Na última semana, um grupo de organizações indignes constou, na justiça, 60 processos ativos na Agência Nacional de Mineração (ANM) que tem como missão a exploração de ouro em terras indígenas do médio e alto Rio Negro. 

Segundo as organizações, caso os projetos sejam aprovados, um grande impacto ocorrerá para mais de 45 mil indígenas, conforme apresentado no documento da Federação das Organizações Indígenas do Rio Negro (Foirn), protocolado em julho na Justiça Federal do Amazonas. A atual petição é baseada em um levantamento do Instituto Socioambiental (ISA). A região alto e médio Rio Negro é popularmente conhecida como Cabeça do Cachorro.
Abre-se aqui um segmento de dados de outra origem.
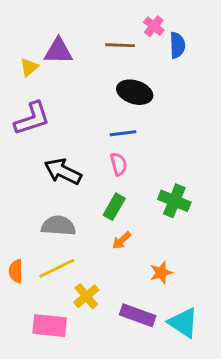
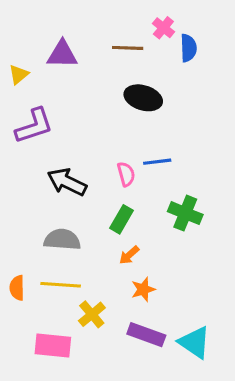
yellow triangle: (29, 67) -> (19, 74), moved
blue line: (123, 133) -> (157, 162), moved
yellow line: (57, 268) -> (61, 285), turned 30
orange star: (161, 273) -> (143, 289), moved

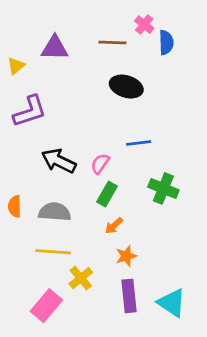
pink semicircle: (126, 174) -> (100, 164), moved, turned -130
orange semicircle: (17, 288) -> (15, 206), moved
purple rectangle: (146, 335) -> (129, 296), turned 64
pink rectangle: (53, 345) -> (46, 306), turned -56

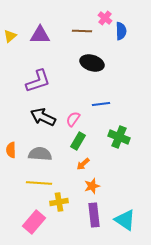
yellow triangle: (16, 66) -> (10, 36), moved
purple L-shape: (30, 111) -> (38, 81), moved
yellow cross: (81, 278) -> (59, 202), turned 30

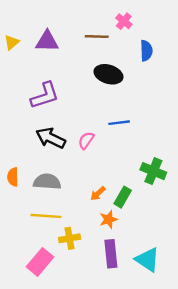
blue semicircle: (121, 31) -> (146, 51), moved
green cross: (119, 137) -> (153, 171), moved
green rectangle: (78, 141) -> (123, 197), moved

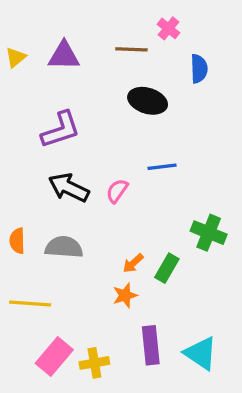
yellow line: (46, 216) -> (30, 303), moved
orange star: (108, 219) -> (125, 295), moved
yellow cross: (70, 238) -> (94, 363), moved

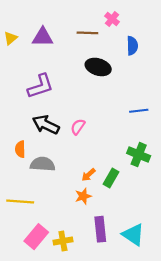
blue line: (162, 167) -> (139, 111), moved
orange semicircle: (17, 241) -> (20, 149), moved

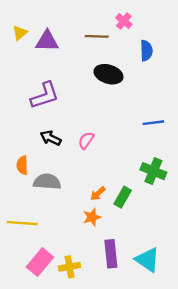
yellow triangle: (11, 38) -> (20, 33), moved
black arrow: (46, 125) -> (51, 138), size x0.7

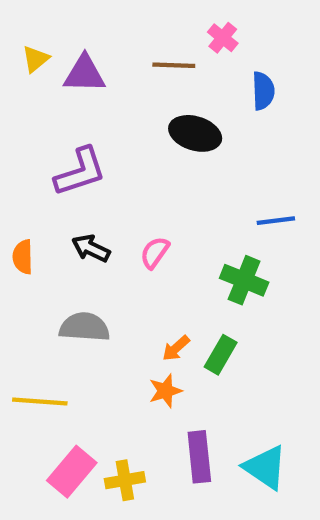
orange semicircle: (22, 165) -> (23, 257), moved
green cross: (153, 171) -> (244, 280), moved

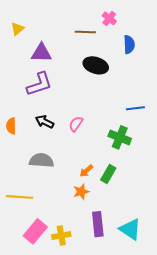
purple triangle: (84, 74) -> (41, 53), moved

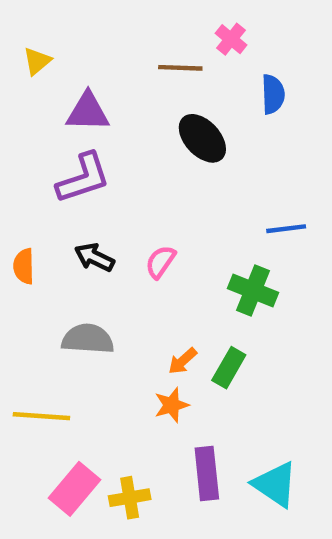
black ellipse: (96, 65) -> (202, 138), turned 30

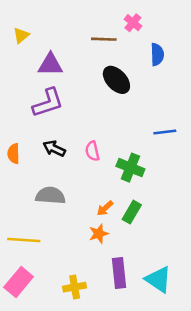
pink semicircle: (160, 262) -> (92, 151), turned -48
green cross: (253, 290) -> (130, 168), moved
pink rectangle: (75, 489) -> (19, 282), moved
As terras abrigam indígenas de 23 etnias, que estão espalhadas em 750 comunidades situadas em nove terras indígenas, nas imediações de Santa Isabel do Rio Negro, São Gabriel da Cachoeira e Barcelos.

Basicamente, os 60 processos ativos na ANM buscam autorizar a pesquisa e exploração de ouro em áreas que somam mais de 149 mil hectares, um espaço quase do tamanho da cidade de São Paulo. Dessa forma, a manutenção dessas solicitações ativas contraria decisões da Justiça Federal do Amazonas que, anteriormente, já invalidou os processos diante da ilegalidade da exploração de ouro e outros minerais em terras indígenas. Dos 60 pedidos da ANM, 25 foram autorizados e protocolados pelo governo federal, e estão à espera de regulamentação. Dessa forma, caso sejam analisados outros processos de exploração mineral, referentes à nióbio, estanho, cassiterita, cascalho e areia, o número de pedidos ativos chega a 77.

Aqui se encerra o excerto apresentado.